The Hunger Games: Mockingjay - Part 1

Posted on: 19th December 2014  |
Category: Faith and culture
Tags: The Hunger Games

Director: Francis Lawrence

Starring: Jennifer Lawrence, Josh Hutcherson, Liam Hemsworth, Woody Harrelson


Running time: 123 mins

UK release date: 20 November 2014


This is the third instalment in the immensely popular sequence of films, which is promised to conclude with a fourth film next year.  That's what happens with successful films these days, they become 'franchises': if studios think they can spin a story line out across four hours rather than two, and thus get us to pay again and see the same film in a slightly different guise in a year's time, then they will.  I wonder what the current set of movie executives would have done with Gone With the Wind (I suppose there would have been Blown in on the Wind, Blown About by the Wind and Blown Back by the Wind and each six hours long).

There is, therefore, a slight quality of filling time about this particular instalment of The Hunger Games: it’s not quite the same as the earlier films.  It lacks the spectacle and surreal nightmare vision of the first film, and also some of the subtle qualities of the text. 

Which is a shame, really, because the first film established some intriguing themes and triggered a rich series of debates and arguments.  The films are set in a dystopic American future (a state now named ‘Panem’) in which the federal system has degenerated into an exploitative relationship between the elite core 'Capitol', and servile fringe 'Areas', all identified only by number.  A gruesome twist in this constitution is that every year, the Capitol runs the Hunger Games gladiatorial fights to the death between teenagers nominated by each of the subject areas.   It’s a terrifying and compelling vision which draws on the bitter truth of history:  watching the vision of Panem in the first film, I found myself reminded at times of the theatricality of Nazi Germany, the horrors of the holocaust, and the ‘selection’ process in particular.  It is a chastening vision about the struggle for survival that many have had to experience at the hands of state violence or exploitative capitalist relationships; it shows how power misused dehumanises the individual, shattering solidarity and negating human dignity.  And in a simple plot twist that brings post-modern possibility into play, it's all televised: the Hunger Games themselves are an extraordinary talent show such as The X Factor or Pop Idol, or some sort of reality television programme. 

In this instalment, the element of virtual reality is still there, but now it has become a weapon, with short terrorist films made by rebel film makers fired across the web like viruses or bombs: it's a world in which the representation of a story in the right way and at the right time is more powerful and more effective than blowing up a power station.  It’s a world in which, to paraphrase the late Gil Scott Heron, the revolution will indeed be televised. 

This is rich territory, and has succeeded in generating a range of interpretations.  As Peter Suderman commented in The Washington Times, The Hunger Games could be an allegory about inequality and the class divide, or a right-wing libertarian epic about the evils of authoritarian government; maybe it’s a feminist revision on the sci-fi action blockbuster… Others have seen parallels with the Christian themes of self-sacrifice and redemption; still more have debated the representations of race and ethnicity.  Everyone seems to be straight in this particular vision of the future, so at least sexuality is presented as uncomplicated itself a suitable subject for debate, but maybe elsewhere. 
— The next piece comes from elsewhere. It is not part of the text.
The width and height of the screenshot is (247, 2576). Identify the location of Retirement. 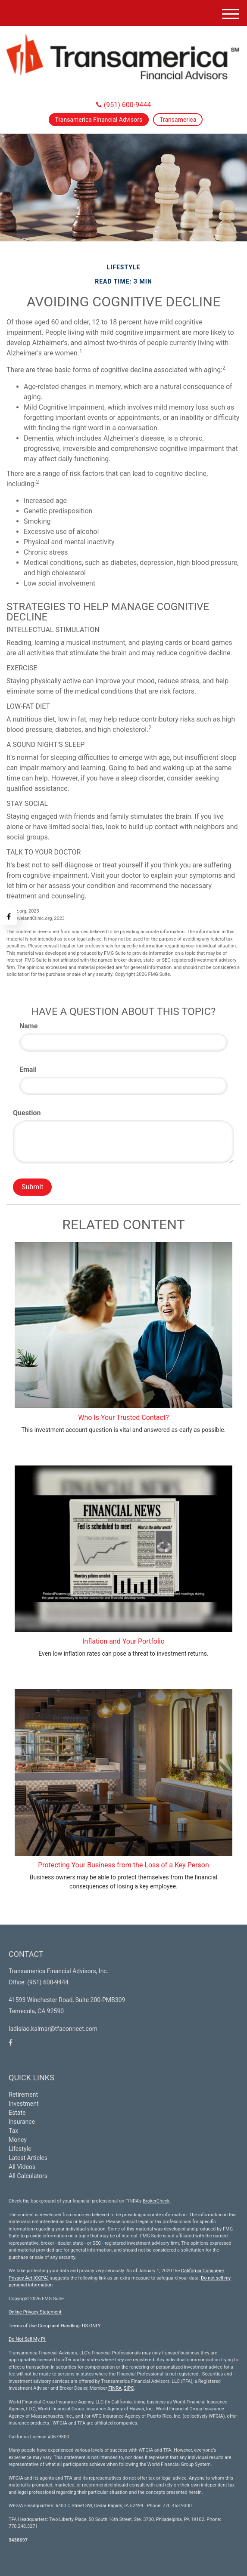 (23, 2094).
I suspect that one of the things that contributes to the richness of this text, and the fascination so many have with this series of films, is that the roots of this sequence of stories spread far and are deep.  I saw references to the Star Trek episode 'A Taste of Armageddon'; the cosmic battles between abstract good and evil in Star Wars or Harry Potter; the Christian allegory of The Chronicles of Narnia; and the dystopias of The Handmaids Tale and Fahrenheit 451, to mention just a few.  What is engaged with here is ultimately archetypal material, of youth battling age, justice fighting power; of the real self emerging in a struggle against pastiche and the impositions of parental figures. 

It’s all got a bit simpler in this stage of the story because the hero, Katniss Everdeen, is hiding out with the good guys of Area 13, plotting rebellion and making the odd incursion into enemy territory.  And that, dear reader, is about it. 

The truth is that this particular instalment is very much the narrative filler before the massive, epoch-defining fight between good and evil which will clearly take up most of the final film.  I have to say that I was bored at times waiting for something to happen, but if you've been gripped by the ideas and themes of the previous two films, you'll want to see this no matter what I write.   And if you’ve not watched any of the other films in this sequence, you should   they’re fascinating, probably because they tell us more about where we are now than where we might be in the future.